Information provided:

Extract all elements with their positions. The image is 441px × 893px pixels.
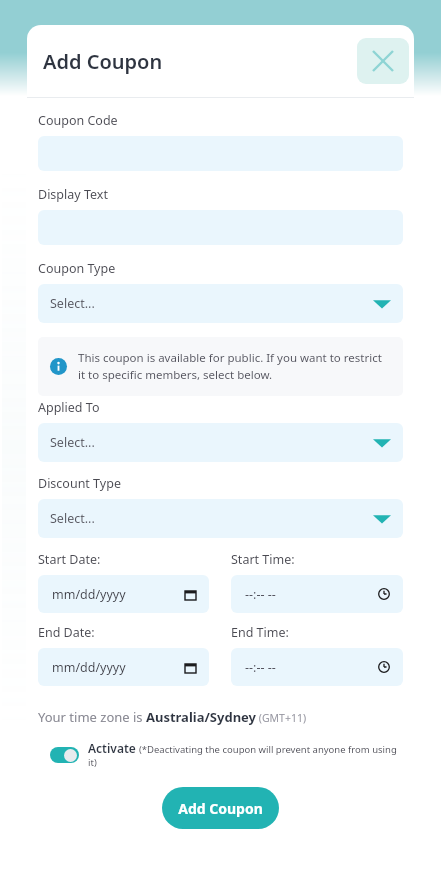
button[interactable]: mm/dd/yyyy bbox=[38, 575, 209, 613]
button[interactable]: Select... bbox=[38, 499, 403, 538]
staticText: Discount Type bbox=[38, 475, 121, 492]
staticText: Start Date: bbox=[38, 551, 101, 568]
button[interactable]: Select... bbox=[38, 284, 403, 323]
button[interactable]: Select... bbox=[38, 423, 403, 462]
staticText: Your time zone is Australia/Sydney (GMT+… bbox=[38, 708, 307, 726]
staticText: mm/dd/yyyy bbox=[52, 659, 126, 676]
staticText: --:-- -- bbox=[245, 659, 276, 676]
button[interactable]: --:-- -- bbox=[231, 575, 403, 613]
button[interactable]: --:-- -- bbox=[231, 648, 403, 686]
staticText: mm/dd/yyyy bbox=[52, 586, 126, 603]
staticText: Activate (*Deactivating the coupon will … bbox=[88, 740, 403, 769]
staticText: Add Coupon bbox=[43, 48, 163, 75]
button[interactable]: Add Coupon bbox=[162, 787, 279, 829]
staticText: This coupon is available for public. If … bbox=[78, 350, 391, 383]
staticText: Add Coupon bbox=[178, 799, 263, 818]
staticText: Start Time: bbox=[231, 551, 295, 568]
staticText: Select... bbox=[50, 510, 95, 527]
button[interactable]: Close bbox=[357, 38, 409, 84]
staticText: Display Text bbox=[38, 186, 108, 203]
staticText: Coupon Code bbox=[38, 112, 118, 129]
staticText: Select... bbox=[50, 295, 95, 312]
staticText: Coupon Type bbox=[38, 260, 116, 277]
staticText: End Date: bbox=[38, 624, 95, 641]
staticText: Select... bbox=[50, 434, 95, 451]
staticText: End Time: bbox=[231, 624, 289, 641]
staticText: Applied To bbox=[38, 399, 100, 416]
button[interactable]: mm/dd/yyyy bbox=[38, 648, 209, 686]
button[interactable]: Activate (*Deactivating the coupon will … bbox=[38, 740, 403, 769]
staticText: --:-- -- bbox=[245, 586, 276, 603]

Assignment: From the records above, return each line where "Start" occurs.

The answer:
staticText: Start Date: bbox=[38, 551, 101, 568]
staticText: Start Time: bbox=[231, 551, 295, 568]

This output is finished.